── DATA RECORDS

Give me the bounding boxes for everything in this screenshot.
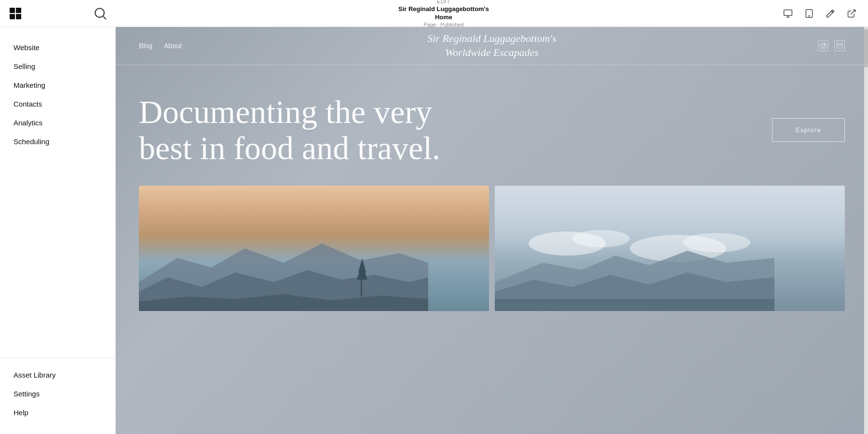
sidebar-bottom: Asset Library Settings Help [0, 358, 115, 422]
sidebar-item-marketing[interactable]: Marketing [8, 76, 108, 94]
svg-point-10 [809, 15, 810, 16]
svg-point-14 [825, 44, 825, 44]
svg-point-23 [572, 230, 630, 247]
tablet-view-button[interactable] [800, 5, 818, 22]
sidebar-nav: Website Selling Marketing Contacts Analy… [0, 39, 115, 354]
site-title-text: Sir Reginald Luggagebottom's Worldwide E… [427, 32, 556, 59]
sidebar-item-settings[interactable]: Settings [8, 385, 108, 403]
edit-label: EDIT [437, 0, 450, 5]
page-status: Page · Published [423, 21, 463, 28]
sidebar-item-analytics[interactable]: Analytics [8, 114, 108, 132]
topbar: EDIT Sir Reginald Luggagebottom's Home P… [0, 0, 868, 27]
hero-text: Documenting the very best in food and tr… [139, 94, 476, 166]
svg-point-4 [95, 8, 104, 17]
image-card-right [495, 186, 845, 311]
site-social-links [818, 41, 845, 51]
site-hero: Documenting the very best in food and tr… [116, 65, 868, 186]
external-link-button[interactable] [843, 5, 860, 22]
hero-cta-button[interactable]: Explore [772, 118, 845, 142]
site-nav: Blog About [139, 42, 182, 50]
edit-design-button[interactable] [822, 5, 839, 22]
page-title: Sir Reginald Luggagebottom's [398, 5, 489, 14]
sidebar-item-contacts[interactable]: Contacts [8, 95, 108, 113]
svg-rect-0 [10, 8, 15, 13]
main-layout: Website Selling Marketing Contacts Analy… [0, 27, 868, 434]
svg-point-25 [683, 233, 750, 252]
search-button[interactable] [93, 6, 108, 21]
desktop-view-button[interactable] [779, 5, 797, 22]
sidebar-item-scheduling[interactable]: Scheduling [8, 133, 108, 150]
instagram-icon[interactable] [818, 41, 828, 51]
svg-rect-6 [784, 10, 792, 15]
sidebar-item-selling[interactable]: Selling [8, 57, 108, 75]
image-card-left [139, 186, 489, 311]
svg-line-5 [103, 16, 106, 19]
svg-rect-2 [10, 14, 15, 19]
site-image-grid [116, 186, 868, 311]
sidebar-item-help[interactable]: Help [8, 404, 108, 421]
svg-rect-12 [820, 43, 826, 49]
squarespace-logo[interactable] [8, 6, 23, 21]
svg-rect-19 [361, 277, 362, 297]
svg-point-13 [822, 44, 825, 47]
topbar-center: EDIT Sir Reginald Luggagebottom's Home P… [116, 0, 772, 28]
sidebar: Website Selling Marketing Contacts Analy… [0, 27, 116, 434]
topbar-page-title: Home [435, 14, 452, 22]
svg-line-11 [851, 10, 855, 14]
website-preview: Blog About Sir Reginald Luggagebottom's … [116, 27, 868, 434]
svg-rect-1 [16, 8, 21, 13]
site-header: Blog About Sir Reginald Luggagebottom's … [116, 27, 868, 65]
site-nav-blog[interactable]: Blog [139, 42, 152, 50]
svg-rect-28 [495, 299, 774, 311]
sidebar-item-website[interactable]: Website [8, 39, 108, 56]
site-title: Sir Reginald Luggagebottom's Worldwide E… [427, 32, 556, 59]
topbar-right [772, 5, 868, 22]
topbar-left [0, 6, 116, 21]
sidebar-item-asset-library[interactable]: Asset Library [8, 366, 108, 384]
email-icon[interactable] [834, 41, 845, 51]
svg-rect-3 [16, 14, 21, 19]
preview-area: Blog About Sir Reginald Luggagebottom's … [116, 27, 868, 434]
site-nav-about[interactable]: About [164, 42, 182, 50]
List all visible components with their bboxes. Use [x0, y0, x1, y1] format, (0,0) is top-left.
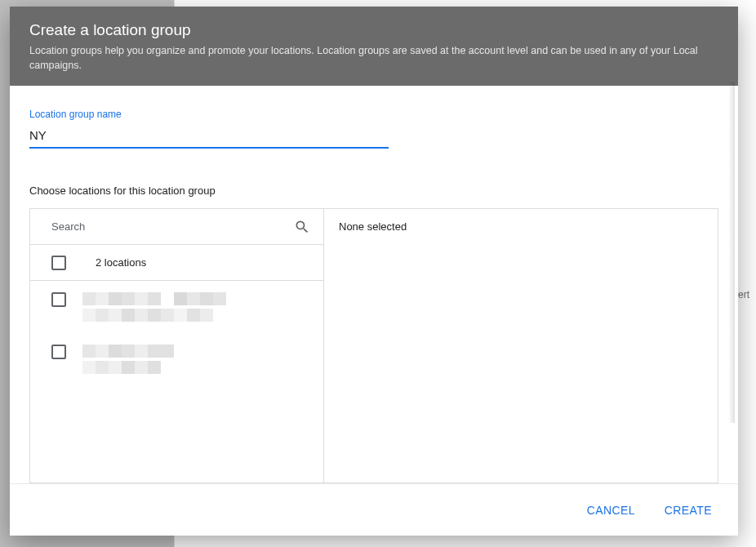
modal-subtitle: Location groups help you organize and pr… — [29, 44, 718, 73]
group-name-input[interactable] — [29, 125, 389, 149]
modal-title: Create a location group — [29, 21, 718, 39]
select-all-checkbox[interactable] — [51, 256, 66, 270]
select-all-row: 2 locations — [30, 245, 323, 281]
group-name-label: Location group name — [29, 109, 718, 120]
create-button[interactable]: CREATE — [661, 497, 715, 523]
cancel-button[interactable]: CANCEL — [584, 497, 638, 523]
list-item — [30, 333, 323, 385]
location-checkbox[interactable] — [51, 345, 66, 359]
search-icon — [294, 219, 310, 235]
search-row — [30, 209, 323, 245]
redacted-location-2 — [82, 345, 174, 374]
redacted-location-1 — [82, 292, 226, 322]
modal-footer: CANCEL CREATE — [10, 483, 738, 536]
modal-header: Create a location group Location groups … — [10, 7, 738, 86]
search-input[interactable] — [51, 220, 294, 233]
modal-body: Location group name Choose locations for… — [10, 86, 738, 483]
location-checkbox[interactable] — [51, 292, 66, 307]
create-location-group-modal: Create a location group Location groups … — [10, 7, 738, 536]
locations-count-label: 2 locations — [96, 256, 146, 269]
choose-locations-label: Choose locations for this location group — [29, 185, 718, 197]
none-selected-label: None selected — [339, 220, 703, 233]
list-item — [30, 281, 323, 333]
locations-panels: 2 locations — [29, 208, 718, 483]
locations-list-panel: 2 locations — [30, 209, 324, 483]
scroll-shadow — [728, 82, 735, 423]
selected-locations-panel: None selected — [324, 209, 718, 483]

────

TASK GOAL →
Nothing but a number is expected here: the number of lines above that hold the word "icon".

SOLUTION →
3